Кьюджел начал подсчитывать, но Фарезм указал на черный диск.
— Назад! И не двигайся во избежание худшего!
Кьюджел, вспотевший, на дрожащих ногах, вернулся в указанное место.
Фарезм отошел в конец комнаты и вступил в кольцо из золотой трубки, кольцо тут же поднялось и спиралью охватило все его тело. Со стола он взял четыре черных диска и начал жонглировать ими с такой фантастической ловкостью, что они расплывались в глазах Кьюджела. Наконец Фарезм отбросил диски; вращаясь, они повисли в воздухе, постепенно приближаясь к Кьюджелу.
Затем Фарезм достал белую трубу, прижал ее к губам и произнес заклинание.
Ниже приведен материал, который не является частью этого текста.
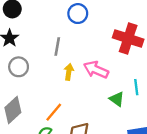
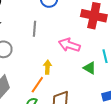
yellow arrow: (69, 72) -> (47, 67), moved

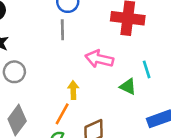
gray line: (34, 29) -> (62, 30), moved

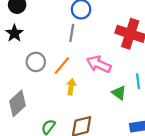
gray circle: (14, 72) -> (36, 62), moved
orange line: (62, 114) -> (62, 66), moved

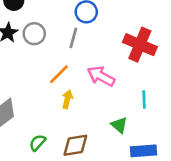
gray circle: (36, 62) -> (34, 34), moved
green triangle: (119, 93) -> (119, 125), moved

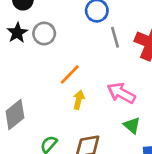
gray line: (73, 38) -> (115, 37), moved, turned -30
pink arrow: (101, 76) -> (121, 93), moved

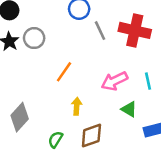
pink arrow: (121, 93) -> (114, 81), turned -45
yellow arrow: (79, 100) -> (77, 106), moved

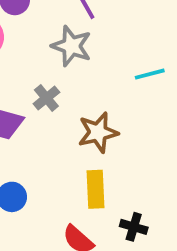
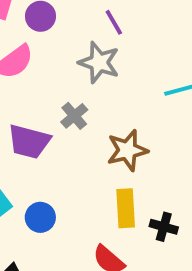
black cross: (134, 227) -> (164, 227), moved

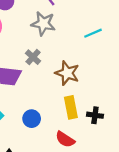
brown star: (127, 150) -> (67, 73), turned -30
blue circle: (40, 217) -> (32, 119), moved

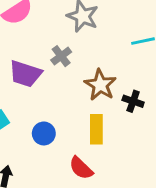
black cross: (95, 115) -> (133, 101), moved

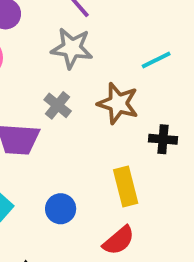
brown star: (100, 85) -> (118, 103), moved
red semicircle: (81, 168) -> (119, 240), turned -70

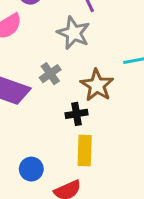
black cross: (163, 139) -> (77, 114), moved, turned -30
blue circle: (61, 209) -> (31, 169), moved

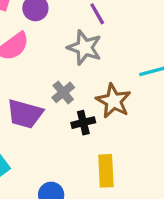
black cross: (77, 114) -> (83, 123), moved

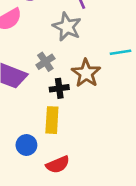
yellow rectangle: (106, 171) -> (52, 120), moved

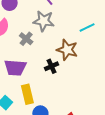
gray cross: (45, 62) -> (26, 39), moved
yellow rectangle: (52, 120) -> (27, 94), moved

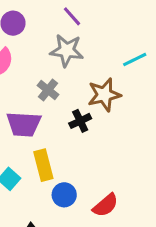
gray cross: (26, 39) -> (48, 90), moved
brown star: (67, 50) -> (104, 95), turned -30

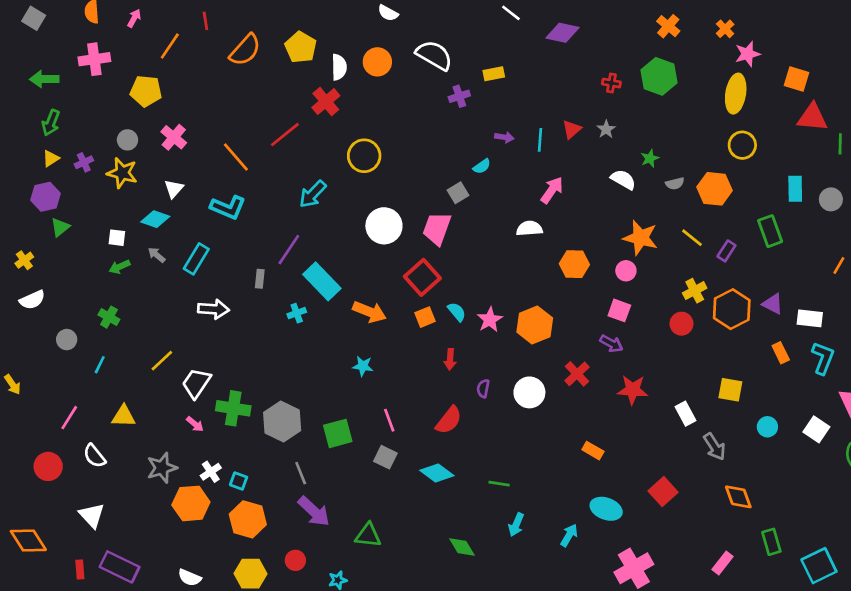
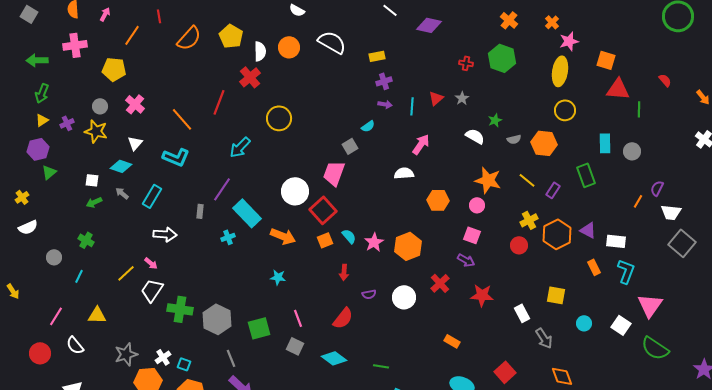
purple cross: (459, 96) -> (384, 81), moved
red line: (285, 135) -> (219, 102), turned -30
white circle: (384, 226) -> (295, 191), moved
purple semicircle: (483, 388) -> (369, 294), turned -112
pink arrow: (195, 424) -> (151, 263), moved

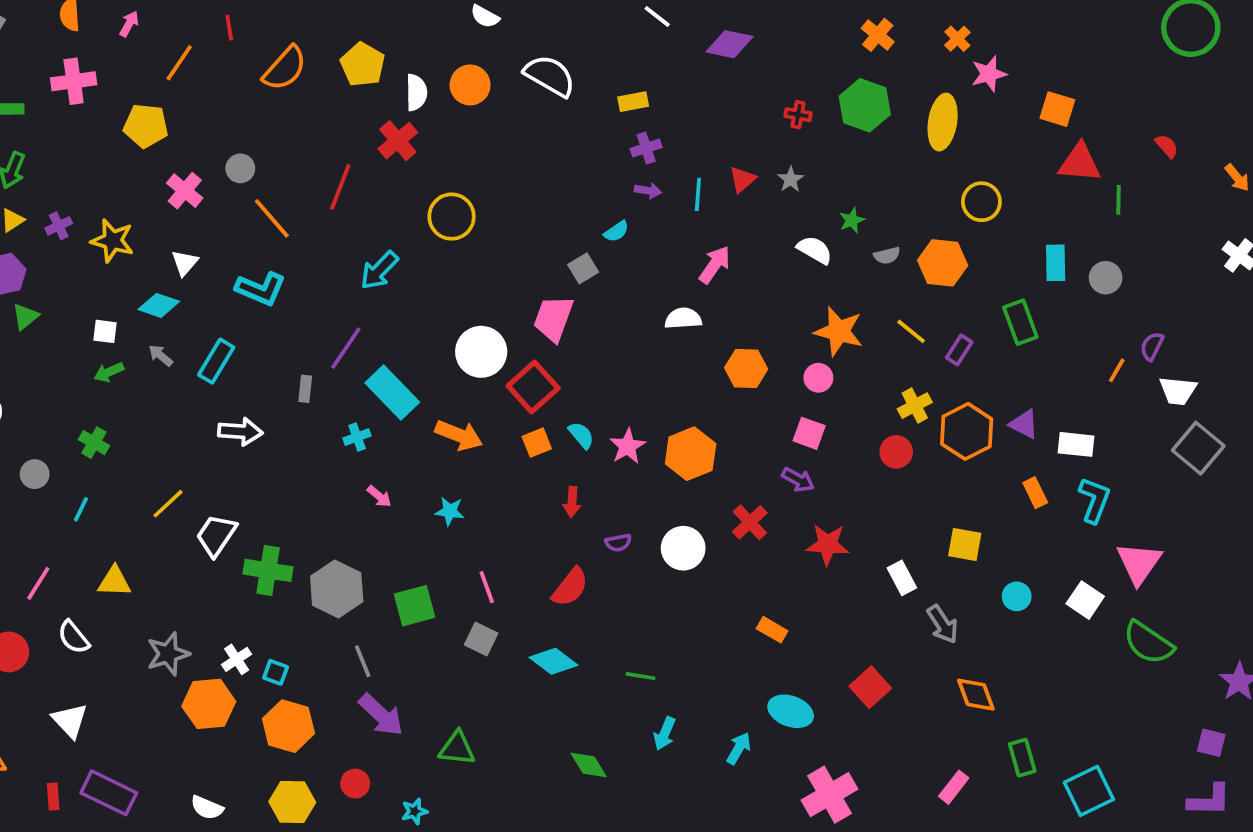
yellow ellipse: (560, 71) -> (943, 122), moved
gray circle: (100, 106) -> (240, 168), moved
pink arrow: (151, 263) -> (379, 496), moved

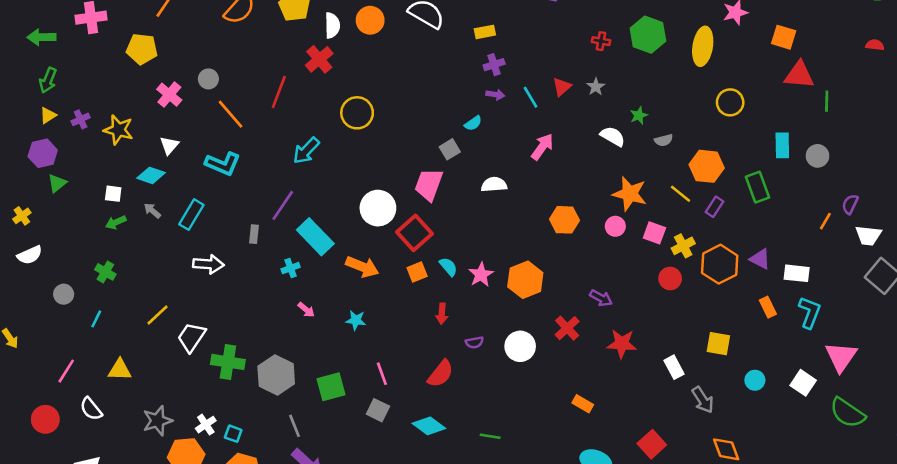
red semicircle: (1167, 146) -> (875, 45), moved, turned -42
cyan line: (698, 194) -> (531, 97), turned -35
orange hexagon: (943, 263) -> (707, 166), moved
white semicircle: (683, 318) -> (494, 185), moved
pink square: (809, 433) -> (654, 233), moved

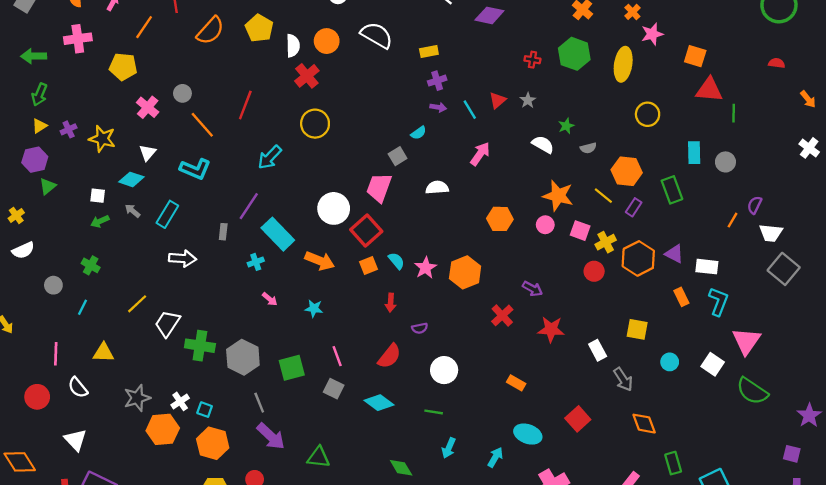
red cross: (319, 59) -> (307, 76), moved
white circle: (520, 346) -> (444, 370), moved
pink line: (66, 371) -> (56, 354), turned -30

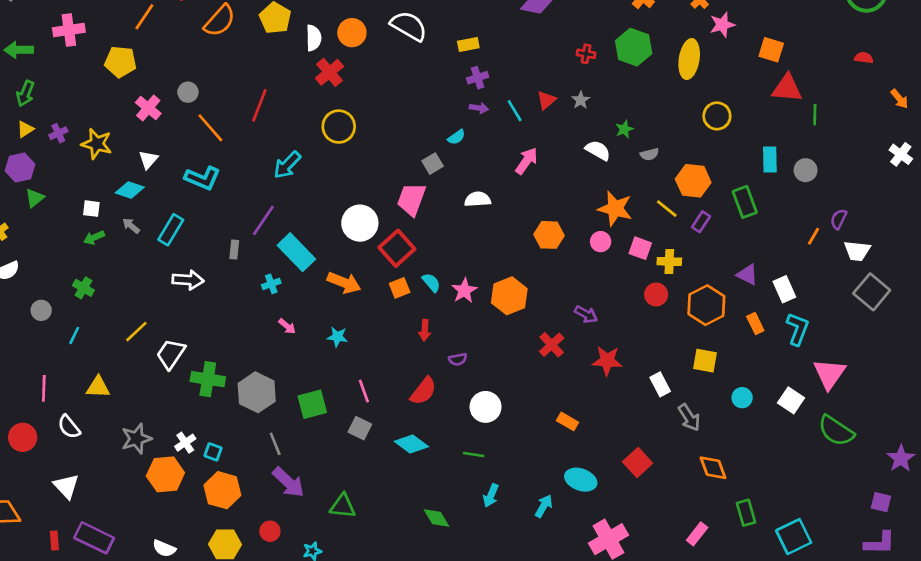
yellow cross: (606, 242) -> (669, 261), turned 30
orange hexagon: (638, 258) -> (706, 305), moved
white rectangle: (707, 267) -> (784, 289), turned 60

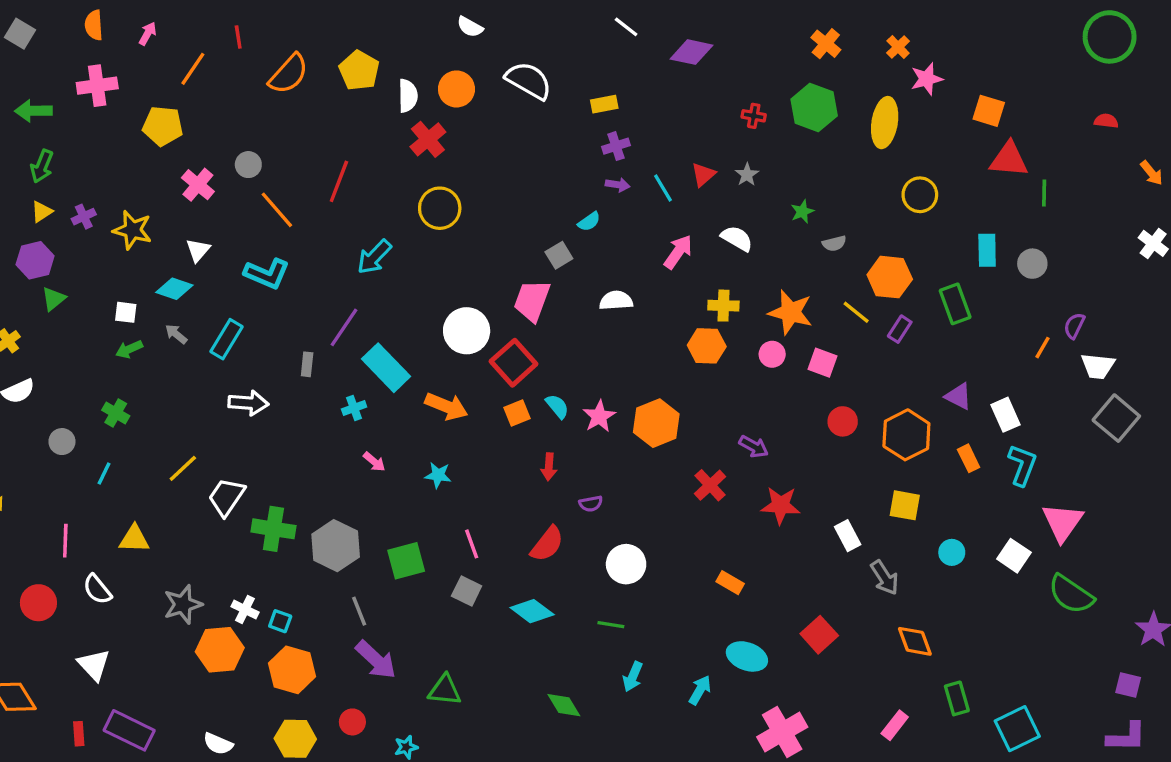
white semicircle: (598, 150) -> (737, 238), moved
yellow cross: (669, 261) -> (723, 306), moved
white cross: (185, 443) -> (245, 609), turned -30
Труба раздулась и превратилась в огромный шар. Фарезм закрыл ее конец и, произнося громогласное заклинание, бросил ее на вращающиеся диски. Все взорвалось. Кьюджела подхватило, сжало, понесло одновременно в разных направлениях, в то же время его продолжало сжимать со всех сторон — толчок в противоположном направлении, эквивалентный давлению в миллион лет. И среди ослепительных вспышек и искаженных изображений Кьюджел потерял сознание.
Кьюджел проснулся в оранжево-золотом блеске солнца — такого солнца он раньше никогда не знал. Он лежал на спине, глядя в теплое голубое небо, более светлое и мягкое, чем небо цвета индиго его собственного времени.
Он пошевелил руками и ногами и, не обнаружив никаких повреждений, сел, потом медленно встал на ноги, мигая от непривычки к такому яркому свету.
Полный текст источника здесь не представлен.